The only alternative is to pull everything down locally and run Count() or Sum() over the local objects. Because you have to transfer the entire contents of your table before doing the count, this will certainly be much slower than doing something server-side like with SQL. How much slower depends on the size of your data.
What are the best practices for database design and normalization for high traffic websites like stackoverflow?
Should one use a normalized database for record keeping or a normalized technique or a combination of both?
Is it sensible to design a normalized database as the main database for record keeping to reduce redundancy and at the same time maintain another denormalized form of the database for fast searching?
or
Should the main database be denormalized but with normalized views at the application level for fast database operations?
or some other approach?
The performance hit of joining is frequently overestimated. Database products like Oracle are built to join very efficiently. Joins are often regarded as performing badly when the real culprit is a poor data model or a poor indexing strategy. People also forget that denormalised databases perform very badly when it comes to inserting or updating data.
The key thing to bear in mind is the type of application you're building. Most of the famous websites are not like regular enterprise applications. That's why Google, Facebook, etc don't use relational databases. There's been a lot of discussion of this topic recently, which I have blogged about.
So if you're building a website which is primarily about delivering shedloads of semi-structured content you probably don't want to be using a relational database, denormalised or otherwise. But if you're building a highly transactional website (such as an online bank) you need a design which guarantees data security and integrity, and does so well. That means a relational database in at least third normal form.
Denormalizing the db to reduce the number of joins needed for intense queries is one of many different ways of scaling. Having to do fewer joins means less heavy lifting by the db, and disk is cheap.
That said, for ridiculous amounts of traffic good relational db performance can be hard to achieve. That is why many bigger sites use key value stores(e.g. memcached) and other caching mechanisms.
The Art of Capacity Planning is pretty good.
You can listen to a discussion on this very topic by the creators of stack overflow on thier podcast at:
http://itc.conversationsnetwork.org/shows/detail3993.html
First: Define for yourself what hight-traffic means:
50.000 Page-Viewss per day?
500.000 Page-Views per day?
5.000.000 Page-Views per day?
more?
Then calculate this down to probable peak page-views per minute and per seconds.
After that think about the data you want to query per page-view. Is the data cacheable? How dynamic is the data, how big is the data?

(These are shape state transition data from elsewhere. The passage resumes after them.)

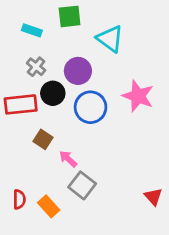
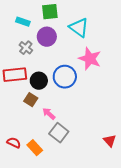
purple circle: (78, 71) -> (47, 37), moved
black circle: (53, 93) -> (39, 81), moved
pink star: (138, 96) -> (90, 59), moved
red semicircle: (19, 199) -> (14, 143), turned -64

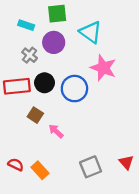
black circle: (39, 81) -> (45, 83), moved
gray square: (59, 133) -> (91, 167), moved, turned 30

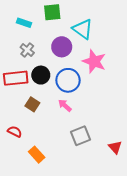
purple circle: (54, 42) -> (62, 47), moved
pink arrow: (56, 131) -> (65, 105), moved
red semicircle: (16, 165) -> (15, 132), moved
gray square: (91, 167) -> (81, 136), moved

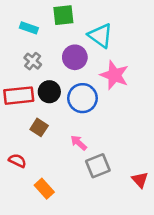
pink arrow: (65, 105) -> (79, 143), moved

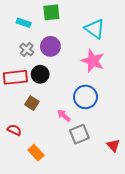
cyan triangle: (100, 36) -> (95, 29), moved
purple circle: (75, 57) -> (50, 46), moved
blue circle: (82, 98) -> (85, 97), moved

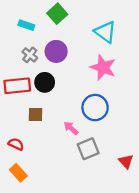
green square: (51, 12) -> (57, 14), turned -36
brown square: (32, 103) -> (35, 114), turned -32
orange rectangle: (36, 153) -> (18, 173), moved

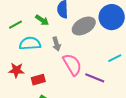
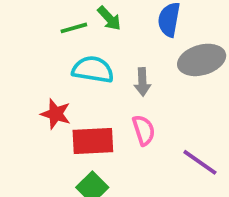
green arrow: (42, 20) -> (109, 18), moved
pink semicircle: (72, 65) -> (144, 130), moved, size x0.7
red rectangle: (38, 80) -> (93, 141), size x1.5

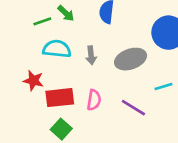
gray ellipse: (202, 60) -> (131, 59), moved
pink semicircle: (144, 130) -> (94, 100), moved, turned 30

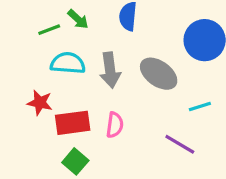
gray arrow: (91, 55) -> (110, 70), size x1.5
gray ellipse: (131, 59) -> (159, 74), turned 56
purple line: (133, 108) -> (180, 144), moved

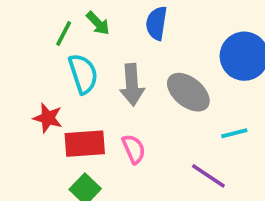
green line: (49, 30) -> (64, 33), turned -45
cyan semicircle: (68, 63) -> (83, 74), turned 64
pink semicircle: (115, 125) -> (134, 149), turned -35

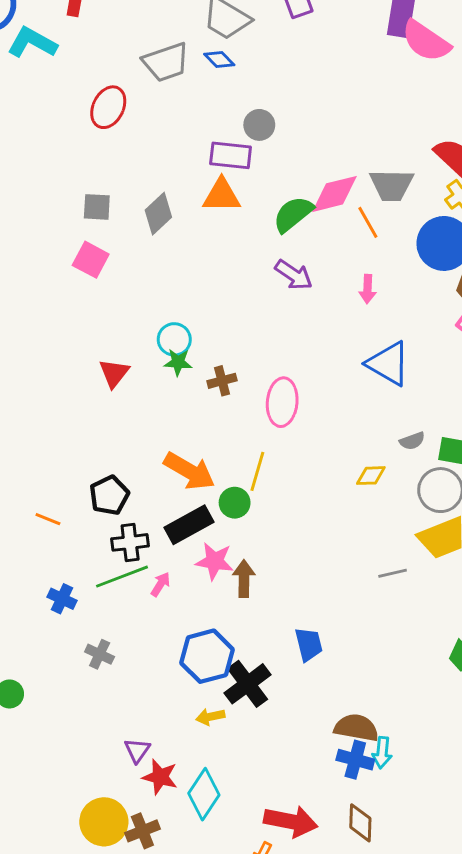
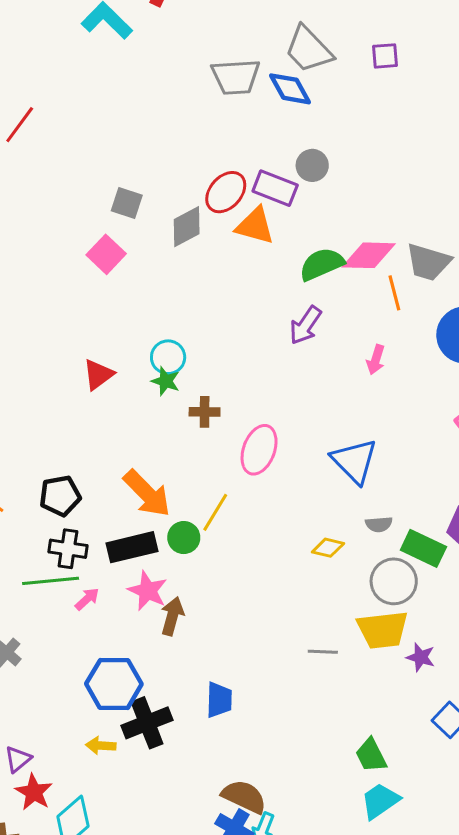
blue diamond: (219, 60) -> (290, 89), size x1.4
red ellipse: (108, 107) -> (226, 192), moved
purple arrow: (294, 275) -> (305, 325), turned 75
blue triangle: (388, 364) -> (354, 461), moved

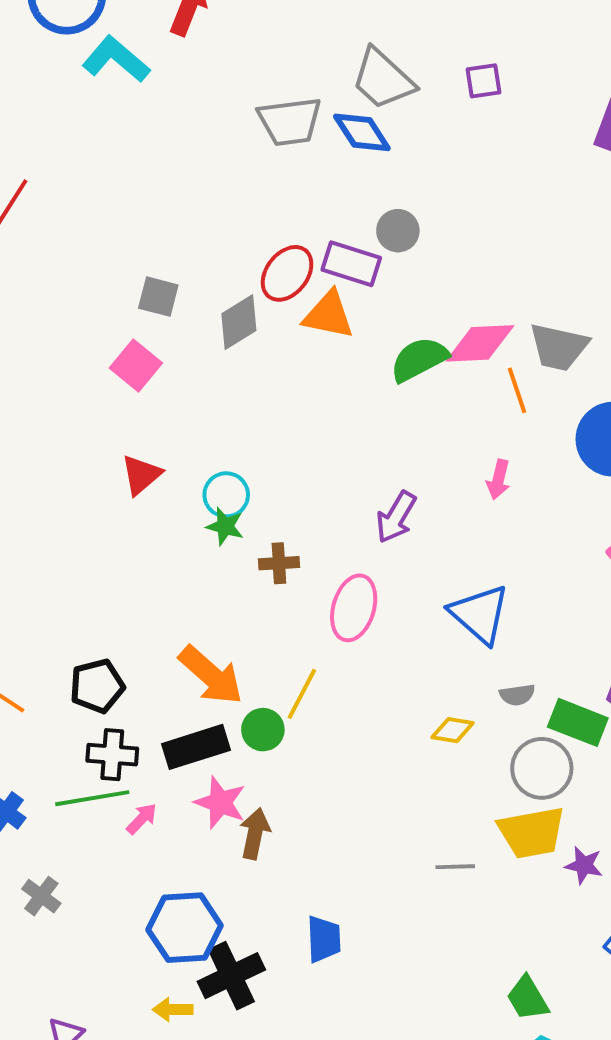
purple arrow: (305, 325) -> (396, 517), moved
red triangle: (98, 375) -> (141, 475), moved

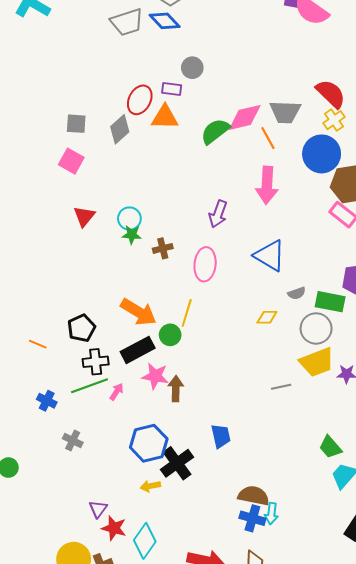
purple rectangle: (351, 264) -> (172, 89), size x0.7
pink arrow: (498, 480) -> (267, 185), size x1.8

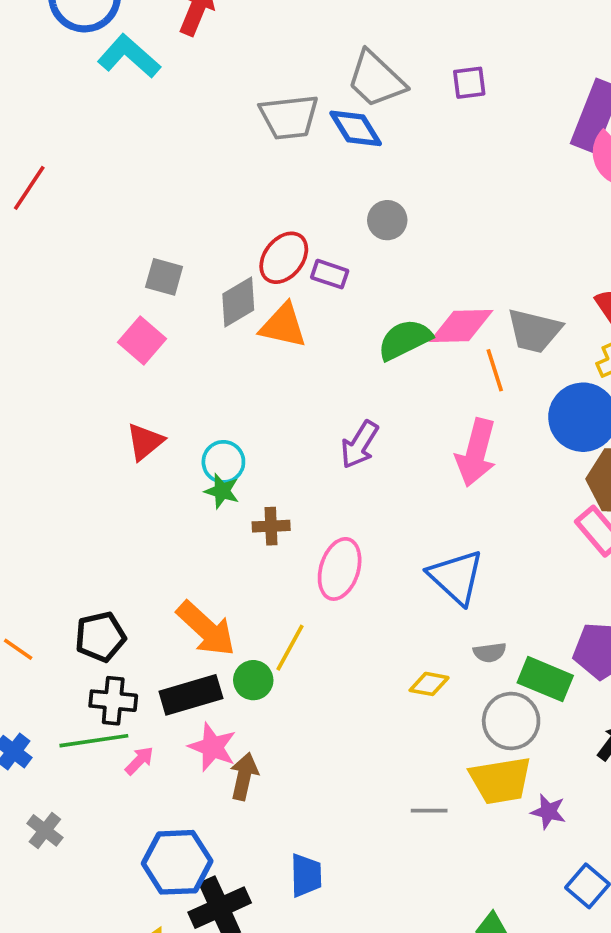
purple rectangle: (172, 89) -> (330, 274), moved
orange triangle: (165, 117) -> (283, 326), moved
purple arrow: (218, 214) -> (359, 445), moved

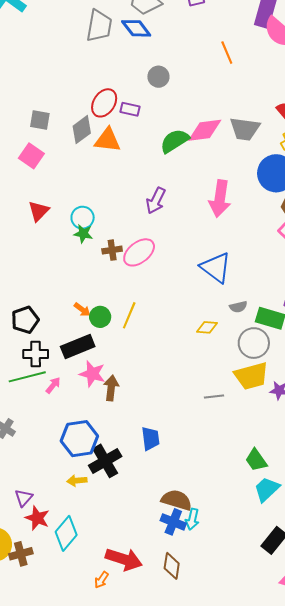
gray trapezoid: (289, 117) -> (99, 26), turned -68
orange line: (495, 370) -> (227, 53), moved
pink ellipse: (340, 569) -> (139, 252), moved, turned 40
orange arrow: (206, 629) -> (82, 310), size x0.5
green circle: (253, 680) -> (100, 317), moved

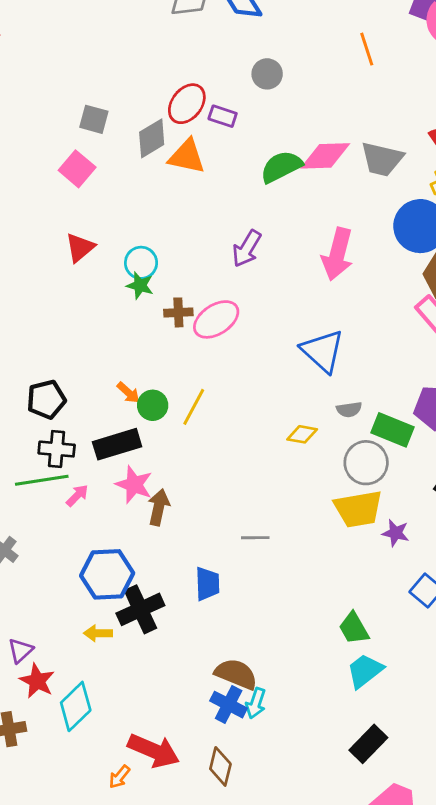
gray line: (214, 396) -> (255, 538), moved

Analyze your individual requirements, program some code, do some load-testing, optimize. In most cases, before you need to scale out the database servers you need to scale out the web-servers.
Relational-database can be, if fully optimized, amazingly fast, when joining tables!
A relational-database could be hit seldom when to as a back-end, to populate a cache or fill some denormalized data tables. I would not make denormalization the default approach.
(You mentioned search, look into e.g. lucene or something similar, if you need full-text search.)
The best best-practice answer is definitely: It depends ;-)
For a project I'm working on, we've gone for the denormalized table route as we expect our major tables to have a high ratio of writes to reads (instead of all users hitting the same tables, we've denormalized them and set each "user set" to use a particular shard). You may find read http://highscalability.com/ for examples of how the "big sites" cope with the volume - Stack Overflow was recently featured.
Neither matters if you aren't caching properly.